Green bulldozes Queensland with record knock

Bulls have no answers to rampaging Green monster

Not for the first time this Marsh Sheffield Shield summer – and surely not for the last – the day belonged to Australia’s newest batting sensation, Cameron Green.

With three Shield matches being played across the country, there was considerable scope for statements to be made and names to be put up in lights.

And typically, already, despite his tender years, it was Green who shouted longest and loudest, the 21-year-old Western Australian producing a ruthless 182no on day one at the Gabba to put his side in a strong position of 3-325 against competition leaders Queensland.

It was the third time Green has passed 150 in the competition this season – a feat not achieved by one so young since the late David Hookes went on a run spree for South Australia in the summer of 1976-77, his scores of 163, 185 and 156 propelling him into the Australian side for the Centenary Test and a subsequent slice of history.
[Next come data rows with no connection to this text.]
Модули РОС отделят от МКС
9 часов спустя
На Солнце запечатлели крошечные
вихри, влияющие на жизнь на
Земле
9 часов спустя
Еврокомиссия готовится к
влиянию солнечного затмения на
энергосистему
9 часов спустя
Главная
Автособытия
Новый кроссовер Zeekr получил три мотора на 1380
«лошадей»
Few batsmen in recent history can have had such an appetite for runs at such a young age as Green. Just in the past 15 days, the right-hander has, in two formats and at two levels, racked up more than 650 runs, his 201 in Premier Cricket fortnight back followed by 168no and 144 in Shield and One-Day Cup matches against South Australia before today’s 258-ball occupation.

Golden Green scores third Shield century of the summer

Coming to the crease at 2-16, he expertly negotiated a tricky early phase on a pitch that was green enough to convince Bulls captain Usman Khawaja to have a bowl. 

There was a momentary lapse on 37 when he looked to flick a shorter ball from Jack Wildermuth into the on-side, only to see it pop up and fall just short of the gully fielder.

Next ball he returned to type, producing the rock-solid forward defence that has fast become one of the most reliable in the country.

A short time later he was punching Xavier Bartlett for fours through mid on and mid off, then pulling him past fine leg to reach another fifty. The milestone might have triggered a fractional drop in concentration as the very next ball he stood tall as he looked to flick a straighter one from Xavier Bartlett through midwicket. He was rapped on the pad and survived what looked a very good appeal.

If it was a life, he made the most of it, and quickly; during a frenetic period between lunch and tea, he raced from 41 to 101 in the space of 47 balls, again highlighting his seemingly growing ability to move through the gears with a minimum of fuss.

“I think it’s just the evolution of his game,” said WA coach Adam Voges. “As he plays more, as he gets more confident in his own ability, I think you’ll see that (acceleration) a little bit more.

“He would’ve taken a lot of confidence out of his one-day hundred the other day where he was able to (move through the gears quickly). But he was able to put some real pressure on the Queensland bowlers and made their margin for error really quite small.”

Green Machine: Young gun’s explodes for maiden one-day ton

By stumps, Green had passed 700 Shield runs for the first time in his burgeoning career and had cut Travis Head’s lead at the top of this season’s leaderboard to just 44.

“His technique allows him to bat for long periods, but I think his mental capacity and desire to bat, and bat for long periods is unparalleled for a 21-year-old, and that’s what makes him so good,” added Voges. “He just wants to keep batting, and he’s doing it brilliantly well at the moment.”

Perhaps most startling was the way Green’s flair matched his focus once he had gotten into stride. As well as a series of beautiful straight drives either side of the wicket from the quicks, and a couple of delightful sixes over the head of left-arm spinner Matt Kuhnemann, there were shades of Kevin Pietersen in a number of on-side strokes, where Green slapped the ball through mid on with a savage cross bat, and then stood tall and whipped elegantly through midwicket as the Englishman had done so effortlessly in his pomp.

It is no coincidence. During his time with the National Performance Squad in Brisbane a couple of years ago, then Cricket Australia high performance coach Chris Rogers had encouraged Green to watch footage of Pietersen, convinced he could heed some valuable lessons from another tall and imposing right-hander.

“There’s a few guys who are tall who I’ve looked at before (as models),” the youngster said at the time. “Chris Rogers has mentioned Kevin Pietersen as someone I should watch.

“He was pretty tall and dominated with the bat and was a huge presence out in the middle.”

Green is clearly better for the education.

Rogers, now coach of Victoria, might look at the schedule, see Western Australia on the horizon, and rue handing out such good advice.